為替では、スコット・ベッセント財務長官は、日本が円を強化する措置を講じるとの見解と、市場がBOJの利上げを織り込んでいることを表明した。これは、アッシュビルで開催されたG20でのBOJの植田和男総裁、加藤鮎子財務大臣との会合を受けたもの。USDJPYは159.75近辺で取引され、歴史的に介入リスクの高まりを示してきた160の閾値に接近している。加藤大臣は別途、秩序ある円とより広範な為替レートが世界の金融安定にとって極めて重要であり、両者が共同介入の重要性を認識していることをベッセント氏に確認したが、現在の円の水準が適切かどうかについてはコメントを避けた。米ドルはセッション中、ほとんどの主要通貨に対してわずかに上昇した。

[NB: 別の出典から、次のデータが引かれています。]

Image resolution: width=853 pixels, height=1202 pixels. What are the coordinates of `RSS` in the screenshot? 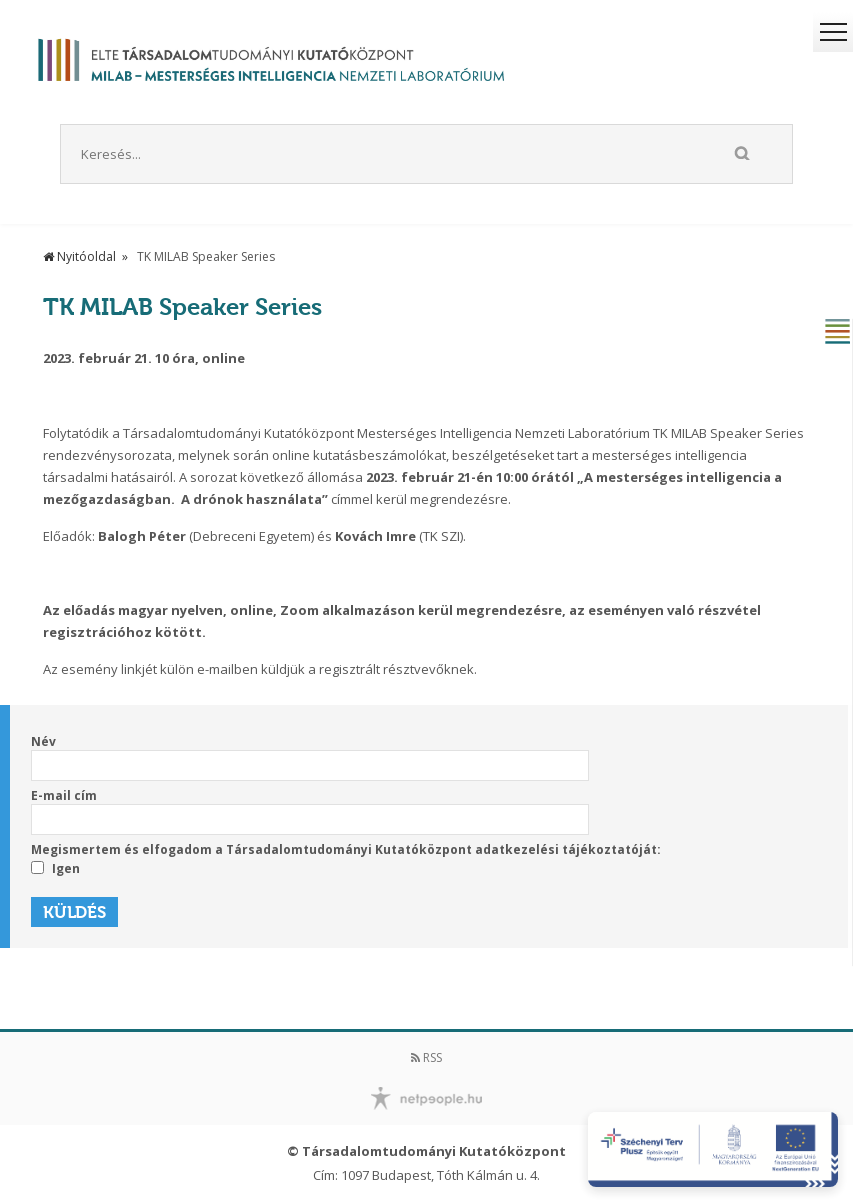 It's located at (426, 1057).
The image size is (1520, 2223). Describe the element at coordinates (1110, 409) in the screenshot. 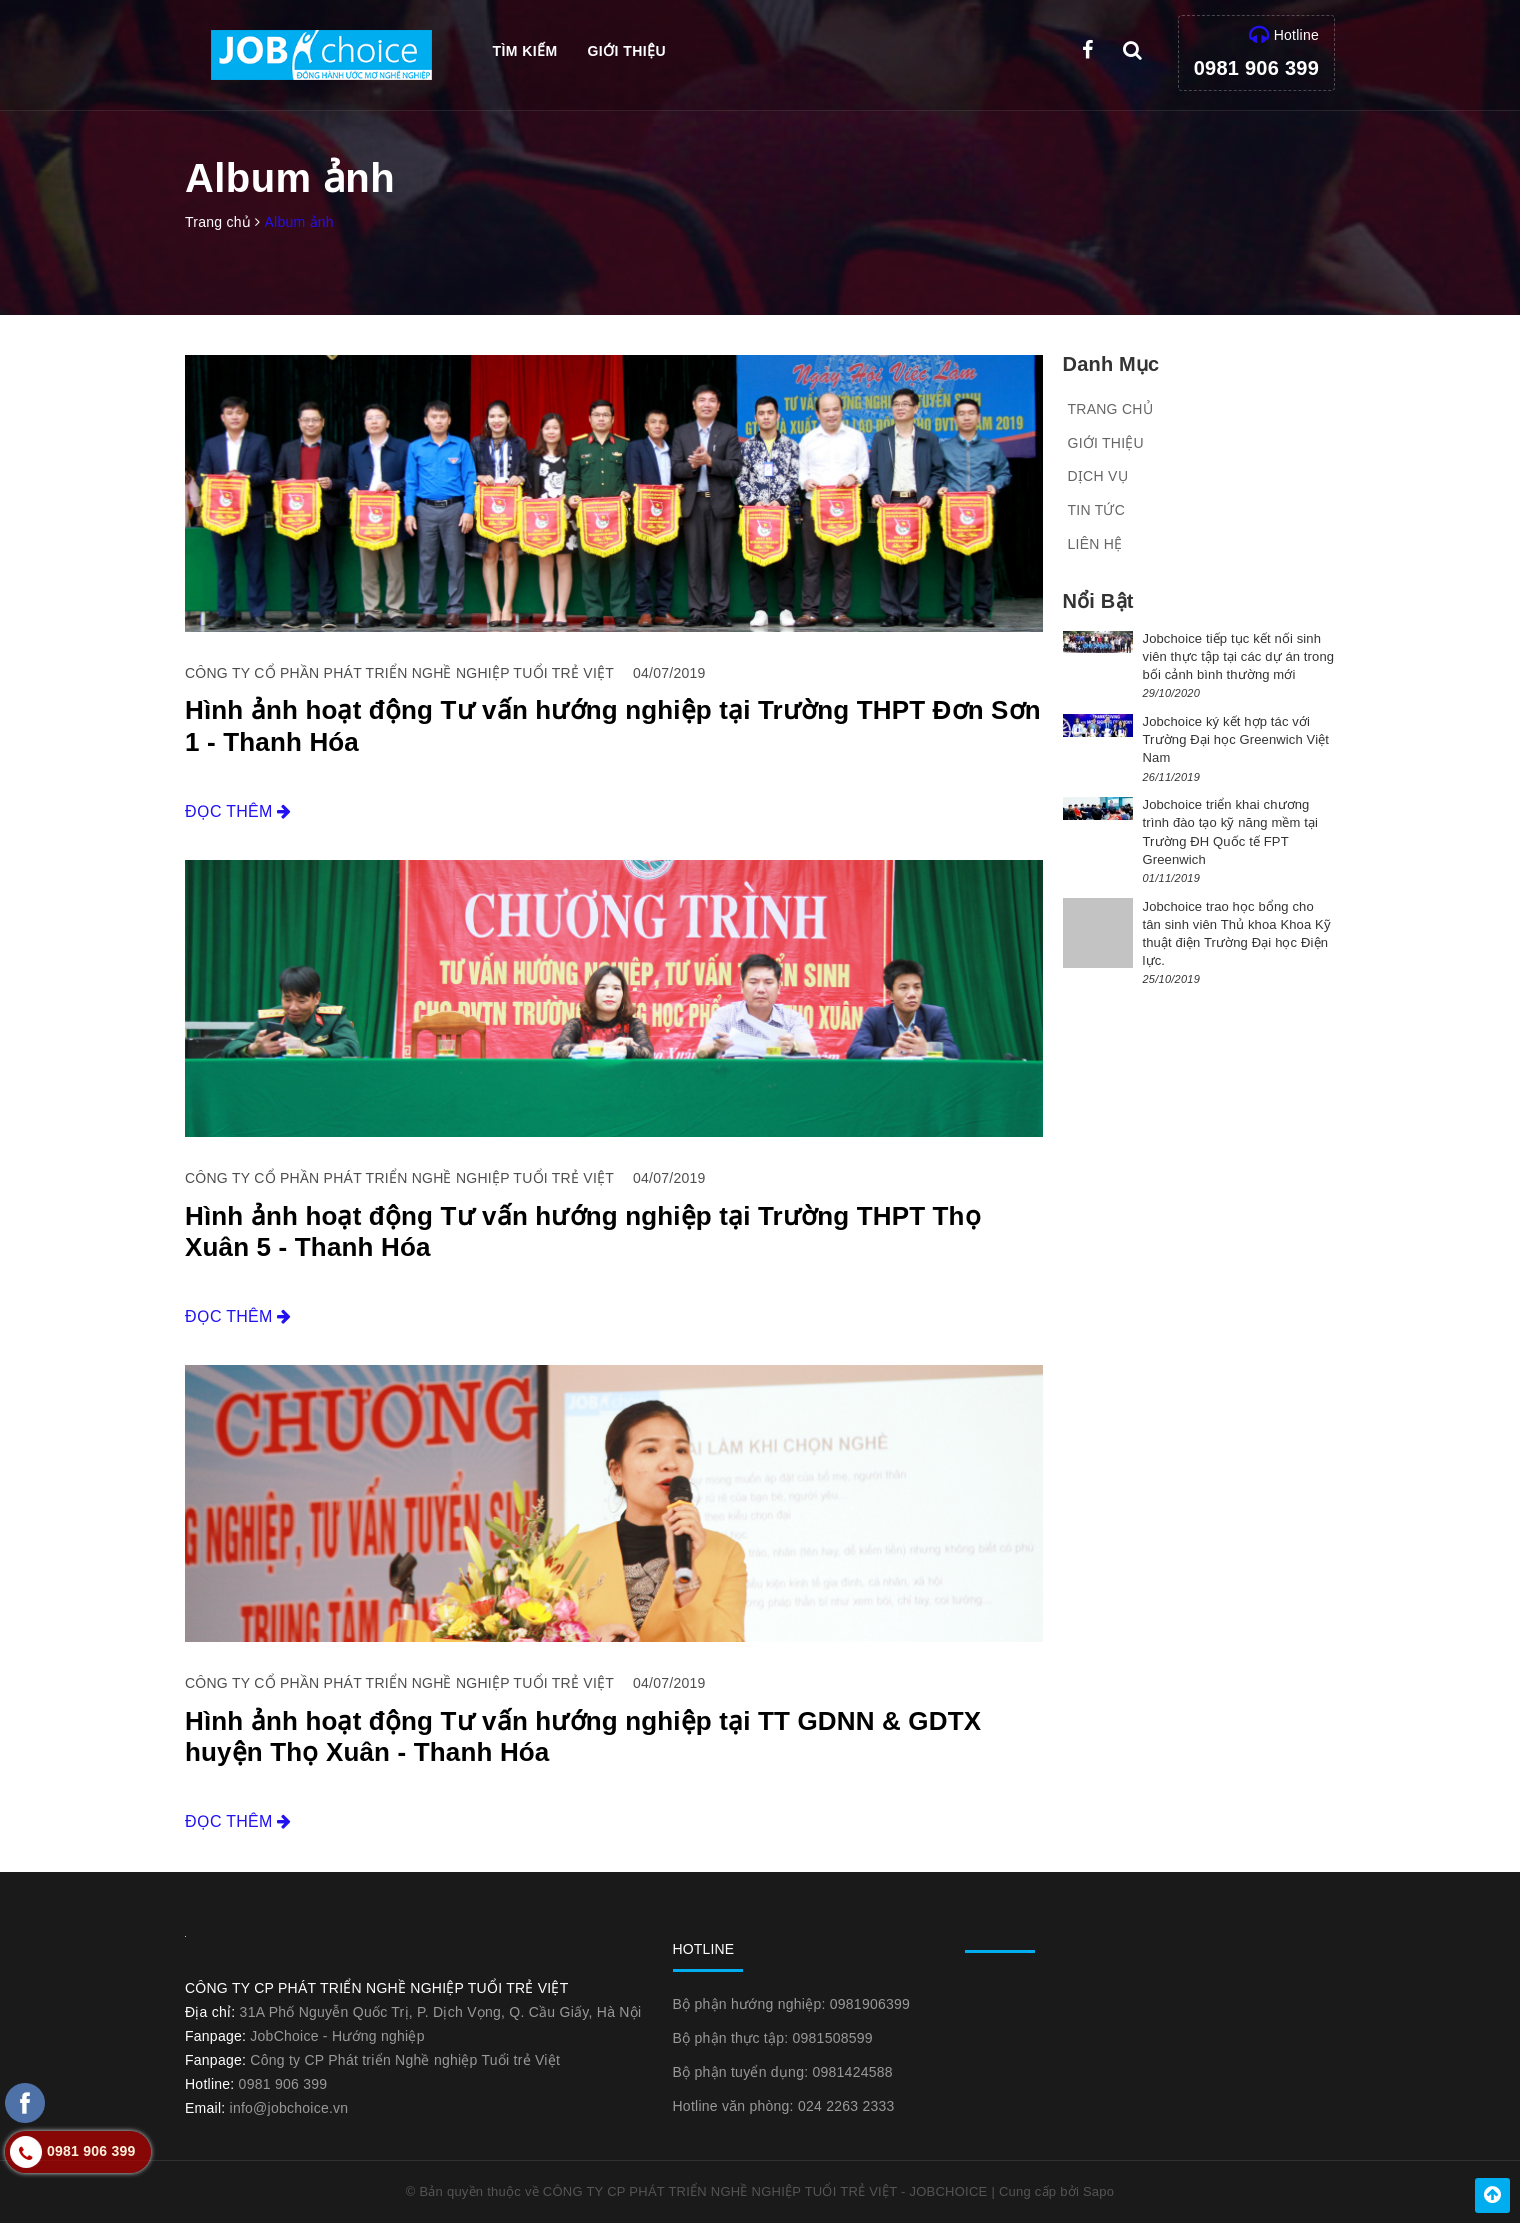 I see `Trang chủ` at that location.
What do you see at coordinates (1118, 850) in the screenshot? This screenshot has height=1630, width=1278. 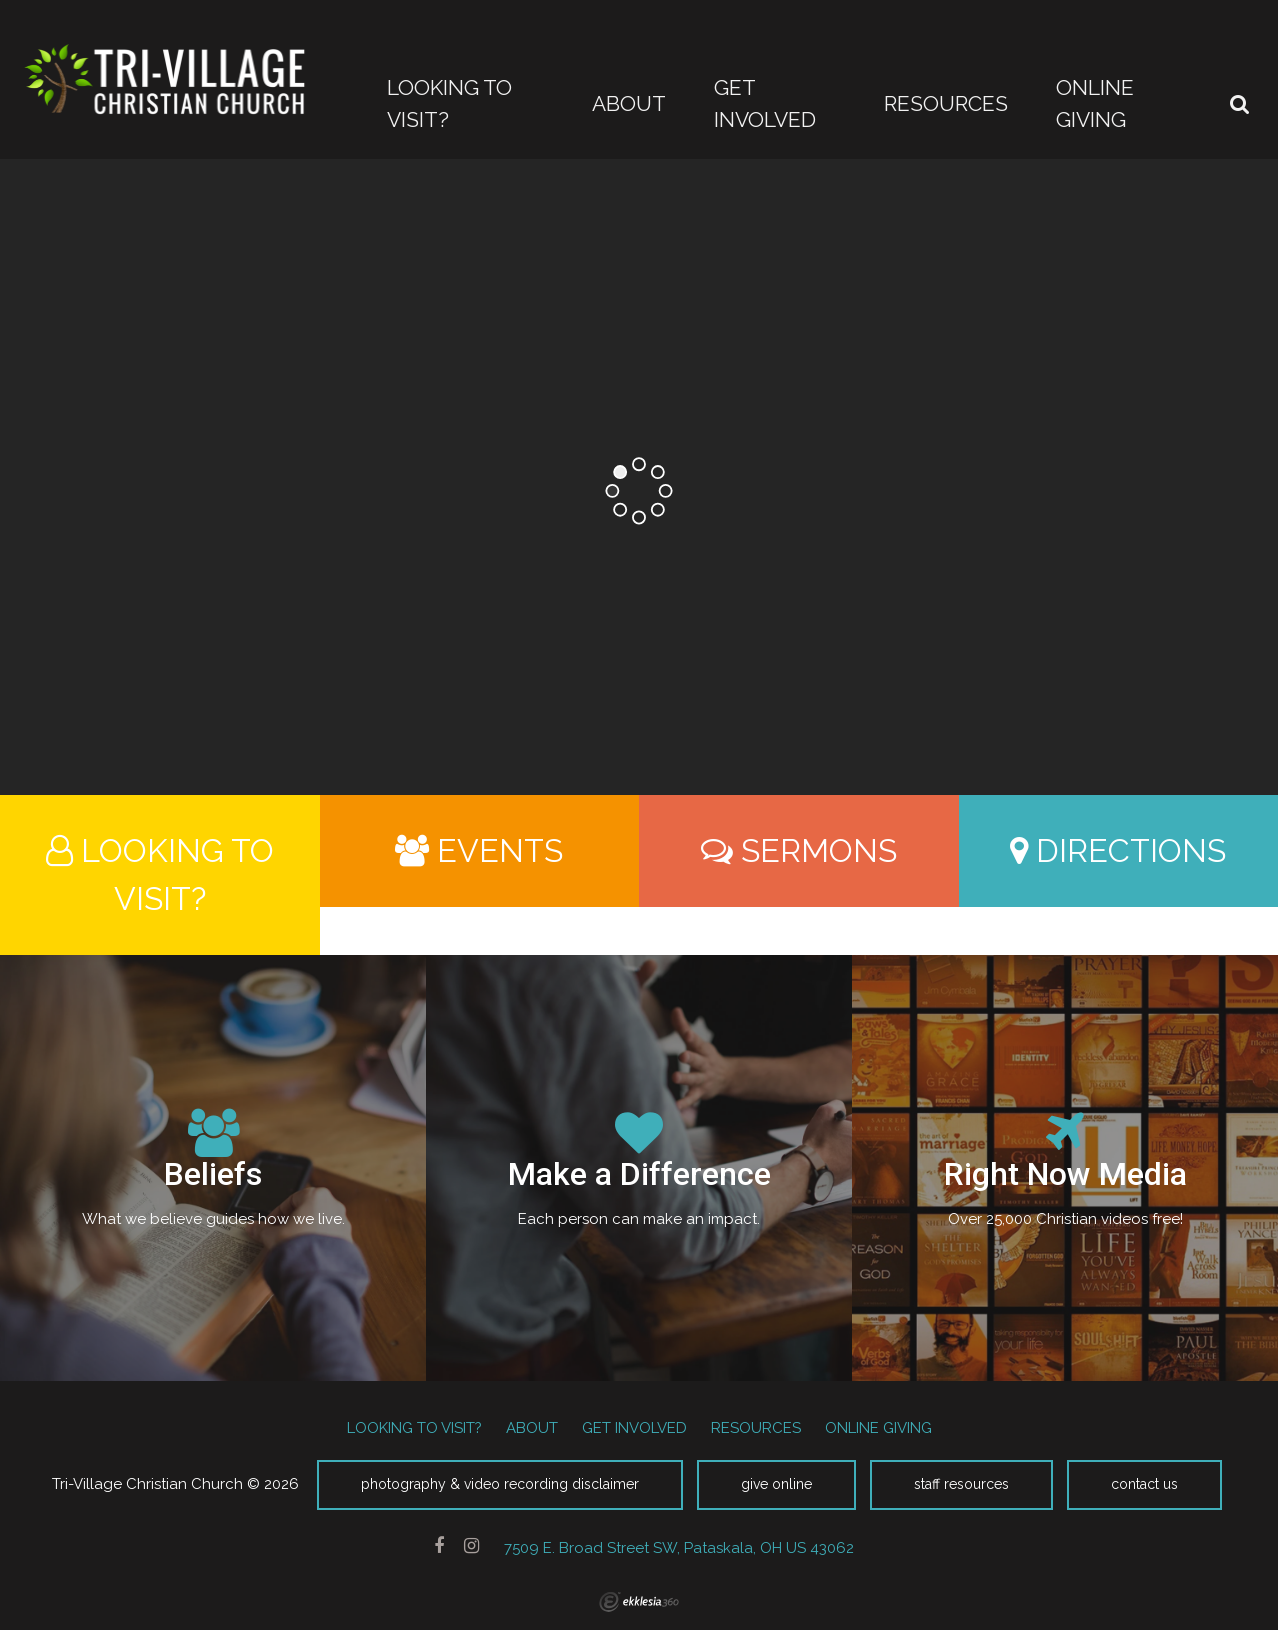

新たな報告書は、中国株式市場に流入する政府支援の規模を浮き彫りにした。中国国有資産監督管理委員会(SASAC)と中国誠通控股集団有限公司は、2026年に入ってからA株の保有額を合計で600億元以上増やした。この金額は、1,051社の上場企業が関与するより広範な自社株買いの取り組みの一部であり、計画された自社株買い総額は2,200億元を超えると、中国上市公司協会の報告書が発表した。

地域の株式市場はまちまちだった。日経225は序盤の安値から回復し、利回り上昇による逆風の中でも一時的にプラス圏に浮上した。KOSPIは、材料不足とハイテク主力株の方向感のない動きの中、小幅に下落した。香港と中国本土では、ハンセン指数が約1%下落し、上海総合指数は0.2%上昇した。本土株は、前述の予想を上回る中国製造業PMIに支えられた。